(Dataset entries)
────────────────────────────────────────

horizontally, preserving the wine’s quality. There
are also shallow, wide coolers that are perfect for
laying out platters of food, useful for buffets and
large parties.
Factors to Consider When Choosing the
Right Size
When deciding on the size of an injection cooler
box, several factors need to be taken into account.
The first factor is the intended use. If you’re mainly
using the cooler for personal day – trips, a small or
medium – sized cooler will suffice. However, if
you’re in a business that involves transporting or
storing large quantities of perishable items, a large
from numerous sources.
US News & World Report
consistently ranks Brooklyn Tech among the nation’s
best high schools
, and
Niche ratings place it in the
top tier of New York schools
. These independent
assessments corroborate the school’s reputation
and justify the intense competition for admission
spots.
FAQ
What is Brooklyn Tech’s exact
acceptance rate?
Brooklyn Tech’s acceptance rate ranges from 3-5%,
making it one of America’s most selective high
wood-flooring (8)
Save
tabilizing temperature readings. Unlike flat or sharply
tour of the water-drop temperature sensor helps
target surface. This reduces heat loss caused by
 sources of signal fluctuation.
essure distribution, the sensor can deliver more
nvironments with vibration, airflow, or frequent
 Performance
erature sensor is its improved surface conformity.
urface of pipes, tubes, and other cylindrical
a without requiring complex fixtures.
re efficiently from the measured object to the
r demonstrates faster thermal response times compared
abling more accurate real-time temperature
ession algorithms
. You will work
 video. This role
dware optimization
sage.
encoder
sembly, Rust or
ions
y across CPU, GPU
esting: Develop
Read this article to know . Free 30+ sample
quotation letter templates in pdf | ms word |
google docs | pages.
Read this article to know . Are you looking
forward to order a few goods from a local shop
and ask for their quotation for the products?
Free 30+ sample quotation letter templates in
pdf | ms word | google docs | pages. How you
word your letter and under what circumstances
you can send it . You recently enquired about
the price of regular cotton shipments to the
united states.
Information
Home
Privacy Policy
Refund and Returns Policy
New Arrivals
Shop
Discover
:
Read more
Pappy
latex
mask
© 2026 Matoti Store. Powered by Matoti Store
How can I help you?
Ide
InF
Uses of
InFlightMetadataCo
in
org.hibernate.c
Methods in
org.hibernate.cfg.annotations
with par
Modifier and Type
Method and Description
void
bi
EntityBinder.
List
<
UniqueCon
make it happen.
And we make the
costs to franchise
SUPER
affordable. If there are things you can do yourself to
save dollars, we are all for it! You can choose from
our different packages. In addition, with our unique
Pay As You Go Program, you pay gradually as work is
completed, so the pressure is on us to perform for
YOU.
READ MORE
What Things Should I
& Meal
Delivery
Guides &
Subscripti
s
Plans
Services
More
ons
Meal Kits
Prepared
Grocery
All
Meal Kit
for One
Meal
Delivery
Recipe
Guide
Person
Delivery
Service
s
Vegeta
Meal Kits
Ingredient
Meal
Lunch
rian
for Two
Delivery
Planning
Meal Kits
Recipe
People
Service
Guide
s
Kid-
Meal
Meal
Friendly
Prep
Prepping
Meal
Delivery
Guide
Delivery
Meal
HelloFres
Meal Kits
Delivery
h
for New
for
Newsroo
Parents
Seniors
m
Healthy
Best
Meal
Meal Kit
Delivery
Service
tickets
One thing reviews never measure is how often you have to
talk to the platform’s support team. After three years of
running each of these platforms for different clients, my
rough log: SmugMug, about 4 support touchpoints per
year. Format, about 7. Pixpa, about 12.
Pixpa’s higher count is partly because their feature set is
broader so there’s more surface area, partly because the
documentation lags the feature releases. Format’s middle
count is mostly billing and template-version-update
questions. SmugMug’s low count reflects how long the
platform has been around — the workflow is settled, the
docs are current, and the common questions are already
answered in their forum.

────────────────────────────────────────

--- What you have to do ---
Produce an exact transcription of the lines from the one containing "How can I help you?" through the end of the records, both included, and no other lines.

--- Exercise output ---
How can I help you?
Ide
InF
Uses of
InFlightMetadataCo
in
org.hibernate.c
Methods in
org.hibernate.cfg.annotations
with par
Modifier and Type
Method and Description
void
bi
EntityBinder.
List
<
UniqueCon
make it happen.
And we make the
costs to franchise
SUPER
affordable. If there are things you can do yourself to
save dollars, we are all for it! You can choose from
our different packages. In addition, with our unique
Pay As You Go Program, you pay gradually as work is
completed, so the pressure is on us to perform for
YOU.
READ MORE
What Things Should I
& Meal
Delivery
Guides &
Subscripti
s
Plans
Services
More
ons
Meal Kits
Prepared
Grocery
All
Meal Kit
for One
Meal
Delivery
Recipe
Guide
Person
Delivery
Service
s
Vegeta
Meal Kits
Ingredient
Meal
Lunch
rian
for Two
Delivery
Planning
Meal Kits
Recipe
People
Service
Guide
s
Kid-
Meal
Meal
Friendly
Prep
Prepping
Meal
Delivery
Guide
Delivery
Meal
HelloFres
Meal Kits
Delivery
h
for New
for
Newsroo
Parents
Seniors
m
Healthy
Best
Meal
Meal Kit
Delivery
Service
tickets
One thing reviews never measure is how often you have to
talk to the platform’s support team. After three years of
running each of these platforms for different clients, my
rough log: SmugMug, about 4 support touchpoints per
year. Format, about 7. Pixpa, about 12.
Pixpa’s higher count is partly because their feature set is
broader so there’s more surface area, partly because the
documentation lags the feature releases. Format’s middle
count is mostly billing and template-version-update
questions. SmugMug’s low count reflects how long the
platform has been around — the workflow is settled, the
docs are current, and the common questions are already
answered in their forum.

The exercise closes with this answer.